Senatore Renzi, la rottura tra Calenda e il Pd che spazi apre per voi?
«Per noi è la conferma che la grande ammucchiata non funziona. Si va dagli elettori condividendo delle idee, non uno schema con il numero dei collegi. E davanti alla destra non si può gridare al fascismo, ma raccontare un’idea alternativa e più credibile di Paese. Spiace dirlo ma il Pd ha sbagliato tutta l’impostazione incapace di scegliere tra coalizione di tutti e agenda Draghi. E il Pd che fa? Imbarca i No-Nato e parla di aumentare le tasse. Ho sempre saputo che Letta fosse molto amico della Meloni, ma non pensavo così tanto» 

Il Terzo Polo non è una chimera? In molti ci hanno provato in passato, anche lo stesso Monti, nessuno ci è davvero riuscito.
«Il tentativo di Monti partiva da un’idea tecnocratica. Noi partiamo dalla politica. Quello del 25 settembre sarà un seme, che avrà un ottimo risultato elettorale ma che sarà destinato ad affermarsi in futuro.

Ci sono moderati che non vogliono votare la Fiamma, ci sono riformisti che non vogliono votare gli anti Draghi: dare loro un tetto significa avere una visione politica, non una lista di cose tecniche da fare. C’è l’anima del Paese dei nostri figli nel progetto del Terzo Polo, non una triste macchina da guerra per vincere (o forse meglio dire: per perdere) i collegi». 
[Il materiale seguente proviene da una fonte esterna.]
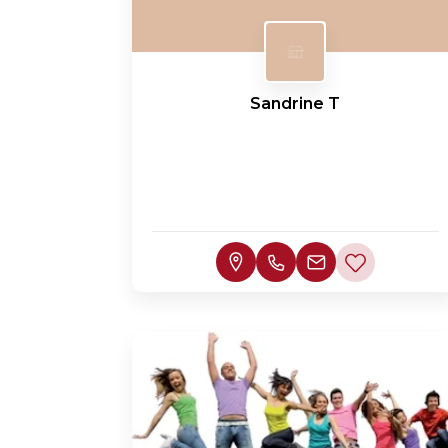
Sandrine T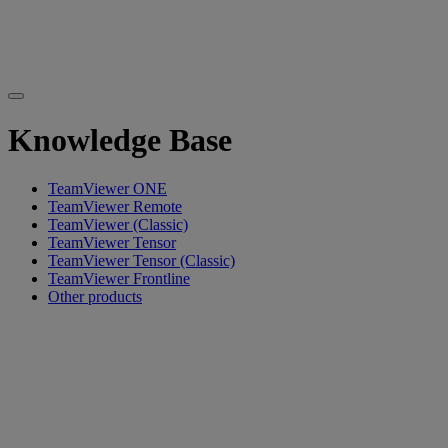
Knowledge Base
TeamViewer ONE
TeamViewer Remote
TeamViewer (Classic)
TeamViewer Tensor
TeamViewer Tensor (Classic)
TeamViewer Frontline
Other products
State cercando un’alleanza con Calenda? Lei si fida del leader di Azione?
«Quando abbiamo lavorato insieme, abbiamo lavorato bene. In particolar modo durante il periodo in cui abbiamo condiviso responsabilità varie di Governo. Le idee in comune sono più vicine delle diversità metodologiche e caratteriali che ci separano. Noi ci siamo posizionati sul Terzo Polo da subito. Se Azione ci sta, siamo pronti a ricominciare insieme, senza primogeniture ma puntando al bene dell’Italia. Io e Carlo insieme possiamo fare il botto». 

Su quali basi potrebbe nascere un accordo? Sareste due front runner? E farete un listone unico Azione-Iv?
«Penso che Azione debba avere il tempo di maturare una decisione difficile come quella di rompere l’accordo con il Pd. Occorre rispetto per scelte così travagliate. Quando saranno pronti a discutere, noi ci saremo. Se facciamo una lista unica ci sarà un solo front-runner. Se ne facciamo due, ce ne saranno due. Ma per come sono fatto io è la scelta politica che mi affascina, non la pur necessaria e doverosa ripartizione degli assetti. Se nasce il Terzo Polo, è un progetto che funziona per l’oggi e soprattutto per il domani. E io sono pronto a dare una mano con generosità. Ma deve essere un progetto politico, non la semplice reazione al fallimento del rapporto col Pd». 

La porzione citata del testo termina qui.